On this summer afternoon, our 11-year-old brother, Koshin, had just gotten out of a cool, refreshing shower after playing basketball with friends in the neighborhood park. I saw him walk briefly to our shared bedroom, but he never walked back out. All of a sudden, we hear a loud thud — a thud so loud neighbors could hear. This thud defined our future. Keysi and I immediately stopped playing tag, glanced at each other and ran to him. I saw him lying on the bedroom floor, still naked from his shower. I saw my brother’s melanin, frail, skinny body shaking uncontrollably. His eyes rolled back in his head. Tears dropped from his ebony-enriched eyes. Foam flowed out of his mouth. As if this foam was being translated to words, he begged for me, his 5-year-old sister, to save him.
Keysi, who was 8 years old, just stood there confused. He thought Koshin was pranking us. “Warya ayarka iska dhaaf,” he said. “Bro, stop playing.” But I knew my brother wouldn’t pull a prank so absurd. I yelled out a scream for help, so deafening that within a millisecond my parents rushed in, our neighbors dropped what they were doing and ran over and the ambulance was called.
That day, doctors saved Koshin. He was diagnosed with epilepsy, a brain disorder causing unpredictable seizures. From that day on, I just remember my brother going in and out of the hospital, swallowing large white pills three times a day and more episodes of seizures, some more serious than others. All of them were scary to witness, however, as they always came randomly. You can’t do anything to prevent or relieve the seizure. All you can do is watch and pray for the best.

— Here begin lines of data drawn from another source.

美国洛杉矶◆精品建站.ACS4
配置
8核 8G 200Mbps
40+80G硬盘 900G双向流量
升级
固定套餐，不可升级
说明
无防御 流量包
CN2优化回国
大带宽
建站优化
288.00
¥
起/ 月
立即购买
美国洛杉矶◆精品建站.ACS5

Growing up as the only girl in my Somali household, I had to take care of and look after my oldest brother most of the time. I gave him his medication, helped him in and out the shower (as he often felt weak and wearied after seizures) and called paramedics when he had an episode. My parents were busy working. My mom held two jobs to make sure we had somewhat of a stable income, so I was basically Koshin’s personal caregiver.
As I grew older and matured mentally, I kept thinking back on what would have happened to Koshin and our situation if my family had never left Somalia. Would my brother have even survived his first seizure, let alone make it to 21 years old? How would my parents have afforded or found the right medical care? These types of questions never left my train of thought and are what makes me determined to change the field of health care globally.
I am lucky to be in America. As a first-generation Muslim Somali-American woman, I believe America is an astonishing country with many opportunities to receive an education, to get jobs and to improve our health and well-being. It’s been true for my parents who escaped the Somali Civil War in 1991. My dad, who started as a taxi driver, now is a construction consultant. My mother worked hard to become a community health worker.
Koshin is not letting his disability define him. He graduated from high school and is now enrolled at Minneapolis Community and Technical College (MCTC). I haven’t heard him experience a seizure in a long time. Meanwhile, Keysi is living life! He bought a new car and just graduated from South High School. He also plans to go to MCTC in the Fall.
College, for me, is a once-in-a-lifetime opportunity because I know not everyone is fortunate enough to attend. I will study health care and become either a neurosurgeon or a certified registered nurse anesthetist (CRNA). My brother’s experience with epilepsy has opened my eyes to the positive impact of health care. It keeps people flourish, saves lives and, most importantly, provides them future. I believe health care goes beyond your income or status. Health care is a way of life. It’s about having an opportunity to make a difference in this world, and I plan to make a difference around the globe.
Ultimately, I want to make all my Somali people proud. One day, I will go back to Somalia and share what I learned about the advances and advantages of health care, along with the experiences and education I received while being in America. I will do this so everyone can have a chance to live a good life like my brother Koshin.